MySQL Bugs: #20859: ndbd node fails to recover

Bug #20859	ndbd node fails to recover
Submitted:	5 Jul 2006 6:10	Modified:	7 Aug 2006 14:18
Reporter:	David Abbott	Email Updates:
Status:	Not a Bug	Impact on me:	None
Category:	MySQL Cluster: Cluster (NDB) storage engine	Severity:	S2 (Serious)
Version:	5.0.22	OS:	Linux (Red Hat Linux ES4)
Assigned to:		CPU Architecture:	Any

Description:
A MySQL 5.0.22 SQL Server node started reporting 241 and 1204 errors i.e.
"Got temporary error 1204 'Temporary failure, distribution changed'"

Re-starting the ndbd server also running on this node failed and generated
stack traces (attached).

How to repeat:
Unable to repeat, ndbd node still down.

Suggested fix:
Will probably re-build with ndbd --initial.

ndbd and mysql logs

Attachment: ndblogs.tgz (application/octet-stream, text), 78.62 KiB.

cluster config.ini

Attachment: config.ini (application/octet-stream, text), 767 bytes.

cluster log file excerpt

Attachment: ndb_1_cluster.log (application/octet-stream, text), 22.57 KiB.

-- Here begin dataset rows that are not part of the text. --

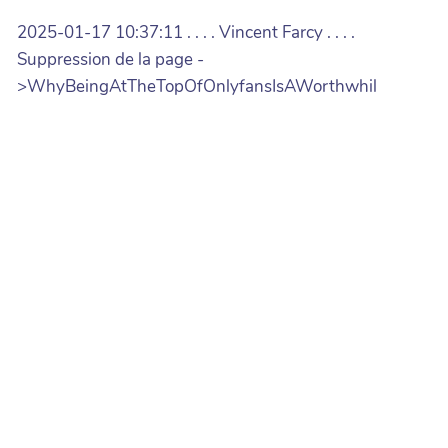
2025-01-17 10:37:11 . . . . Vincent Farcy . . . .
Suppression de la page -
>WhyBeingAtTheTopOfOnlyfansIsAWorthwhil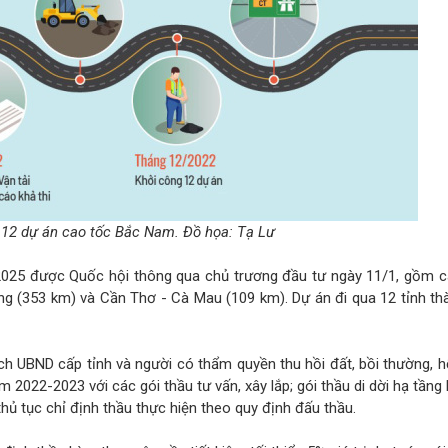
 12 dự án cao tốc Bắc Nam. Đồ họa: Tạ Lư
2025 được Quốc hội thông qua chủ trương đầu tư ngày 11/1, gồm 
ng (353 km) và Cần Thơ - Cà Mau (109 km). Dự án đi qua 12 tỉnh thà
ch UBND cấp tỉnh và người có thẩm quyền thu hồi đất, bồi thường, hỗ
 2022-2023 với các gói thầu tư vấn, xây lắp; gói thầu di dời hạ tầng 
 thủ tục chỉ định thầu thực hiện theo quy định đấu thầu.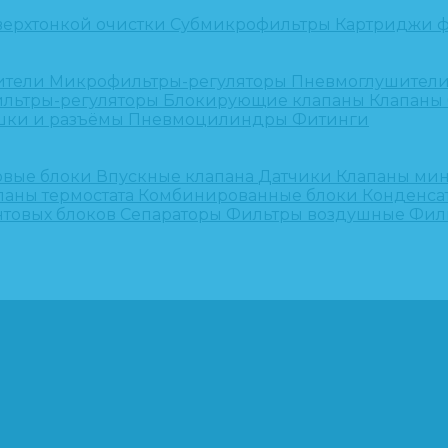
верхтонкой очистки
Субмикрофильтры
Картриджи ф
ители
Микрофильтры-регуляторы
Пневмоглушител
льтры-регуляторы
Блокирующие клапаны
Клапаны
шки и разъёмы
Пневмоцилиндры
Фитинги
овые блоки
Впускные клапана
Датчики
Клапаны ми
паны термостата
Комбинированные блоки
Конденса
нтовых блоков
Сепараторы
Фильтры воздушные
Фил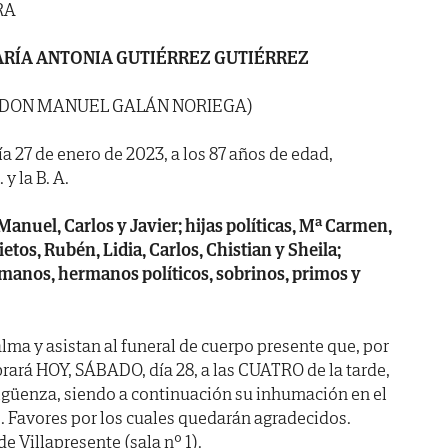
RA
RÍA ANTONIA GUTIÉRREZ GUTIÉRREZ
E DON MANUEL GALÁN NORIEGA)
ía 27 de enero de 2023, a los 87 años de edad,
y la B. A.
 Manuel, Carlos y Javier; hijas políticas, Mª Carmen,
ietos, Rubén, Lidia, Carlos, Chistian y Sheila;
ermanos, hermanos políticos, sobrinos, primos y
lma y asistan al funeral de cuerpo presente que, por
brará HOY, SÁBADO, día 28, a las CUATRO de la tarde,
 Cigüenza, siendo a continuación su inhumación en el
 Favores por los cuales quedarán agradecidos.
e Villapresente (sala nº 1).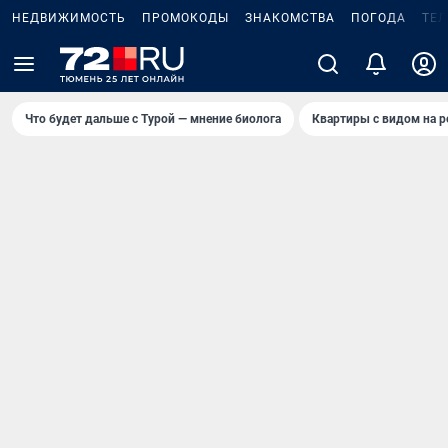
НЕДВИЖИМОСТЬ
ПРОМОКОДЫ
ЗНАКОМСТВА
ПОГОДА
ТЕ
Что будет дальше с Турой — мнение биолога
Квартиры с видом на р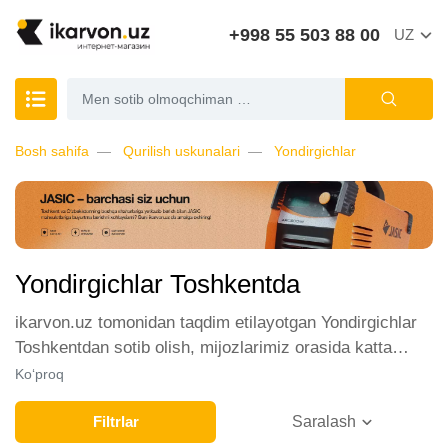
+998 55 503 88 00
UZ
Bosh sahifa
Qurilish uskunalari
Yondirgichlar
Yondirgichlar Toshkentda
ikarvon.uz tomonidan taqdim etilayotgan Yondirgichlar
Toshkentdan sotib olish, mijozlarimiz orasida katta
talabga ega. Biz ushbu toifadagi tovarlarni sotish uchun
Ko‘proq
eng yaxshi sharoitlarni ta'minlaymiz. Onlayn do'konda
Yondirgichlar yetakchi ishlab chiqaruvchilar va brendlar
Filtrlar
Saralash
tomonidan taqdim etilgan bo'lib, ularning ro'yxati doimiy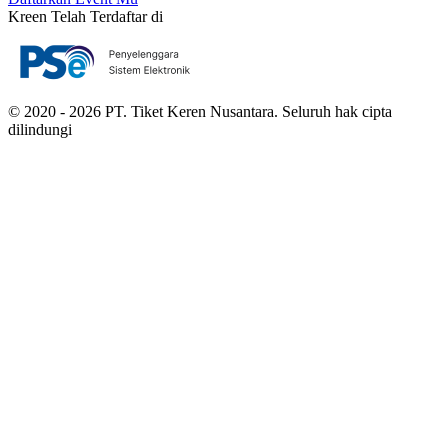
Kreen Telah Terdaftar di
© 2020 - 2026 PT. Tiket Keren Nusantara. Seluruh hak cipta
dilindungi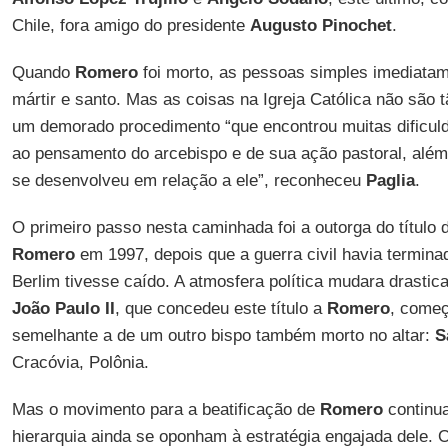
Chile, fora amigo do presidente
Augusto Pinochet
.
Quando
Romero
foi morto, as pessoas simples imediata
mártir e santo. Mas as coisas na Igreja Católica não são 
um demorado procedimento “que encontrou muitas dificuld
ao pensamento do arcebispo e de sua ação pastoral, além 
se desenvolveu em relação a ele”, reconheceu
Paglia
.
O primeiro passo nesta caminhada foi a outorga do título
Romero
em 1997, depois que a guerra civil havia termina
Berlim tivesse caído. A atmosfera política mudara drast
João Paulo II
, que concedeu este título a
Romero
, começ
semelhante a de um outro bispo também morto no altar:
S
Cracóvia, Polônia.
Mas o movimento para a beatificação de
Romero
continua
hierarquia ainda se oponham à estratégia engajada dele. 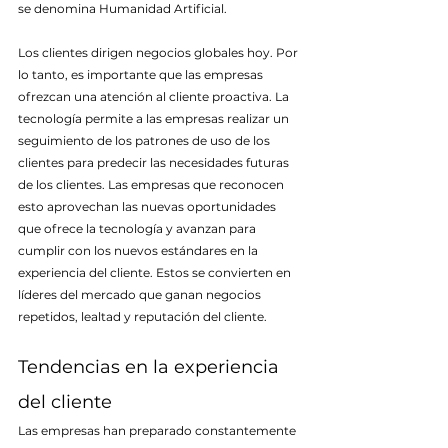
se denomina Humanidad Artificial.
Los clientes dirigen negocios globales hoy. Por 
lo tanto, es importante que las empresas 
ofrezcan una atención al cliente proactiva. La 
tecnología permite a las empresas realizar un 
seguimiento de los patrones de uso de los 
clientes para predecir las necesidades futuras 
de los clientes. Las empresas que reconocen 
esto aprovechan las nuevas oportunidades 
que ofrece la tecnología y avanzan para 
cumplir con los nuevos estándares en la 
experiencia del cliente. Estos se convierten en 
líderes del mercado que ganan negocios 
repetidos, lealtad y reputación del cliente.
Tendencias en la experiencia 
del cliente
Las empresas han preparado constantemente 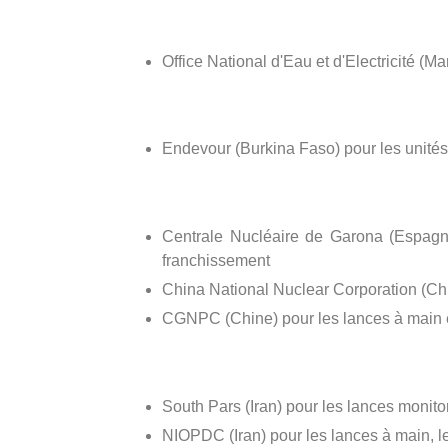
Office National d'Eau et d'Electricité (Ma
Endevour (Burkina Faso) pour les unité
Centrale Nucléaire de Garona (Espagne)
franchissement
China National Nuclear Corporation (Chi
CGNPC (Chine) pour les lances à main e
South Pars (Iran) pour les lances monitor
NIOPDC (Iran) pour les lances à main, l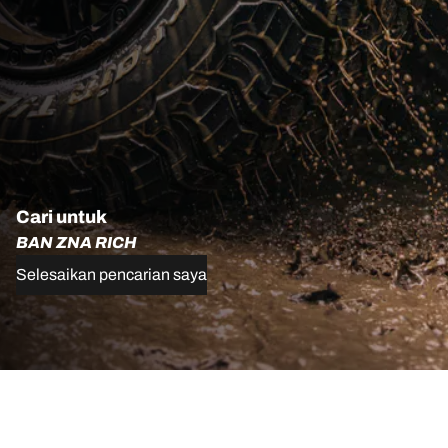
Cari untuk
BAN ZNA RICH
Selesaikan pencarian saya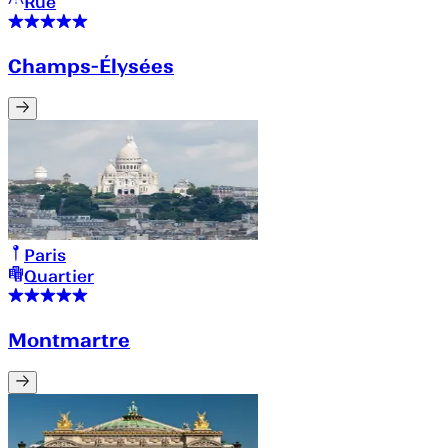
Rue
Champs-Élysées
Paris
Quartier
Montmartre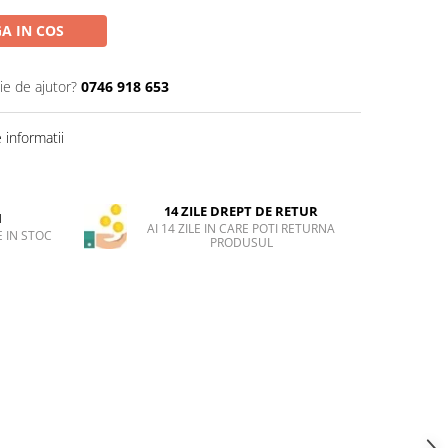
A IN COS
ie de ajutor?
0746 918 653
informatii
14 ZILE DREPT DE RETUR
H
AI 14 ZILE IN CARE POTI RETURNA
 IN STOC
PRODUSUL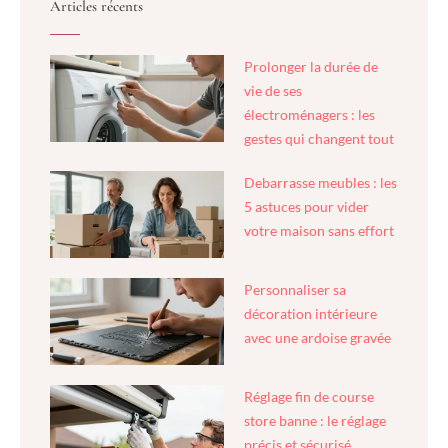
Articles récents
Prolonger la durée de
vie de ses
électroménagers : les
gestes qui changent tout
Debarrasse meubles : les
5 astuces pour vider
votre maison sans effort
Personnaliser sa
décoration intérieure
avec une ardoise gravée
Réglage fin de course
store banne : le réglage
précis et sécurisé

Changing Category to Cluster.

The cluster log (and error log) indicates heartbeat failures.

This often indicates very high load on cpu/disk/mem/network.

Can you examine if
1) there is any swapping going on (using vmstat or similar)
2) ndbd host machines have very high load (using top/vmstat or similar)
3) there has been any peek in load on machine, for example weekly fs-backup
   which might consume lots of memory/disk bandwith that might have locked ndbd out.

Otherwise, can you possibly identify some kind of pattern on mysqld where this occurs (but reading from log, it seems almost idle...)

Lo and behold, further investigation has revealed a disk problem. There did seem to be slow-downs on disk i/o, now we've tested the server in more depth disk errors are being generated.

Possibly a need for slightly better error messages ?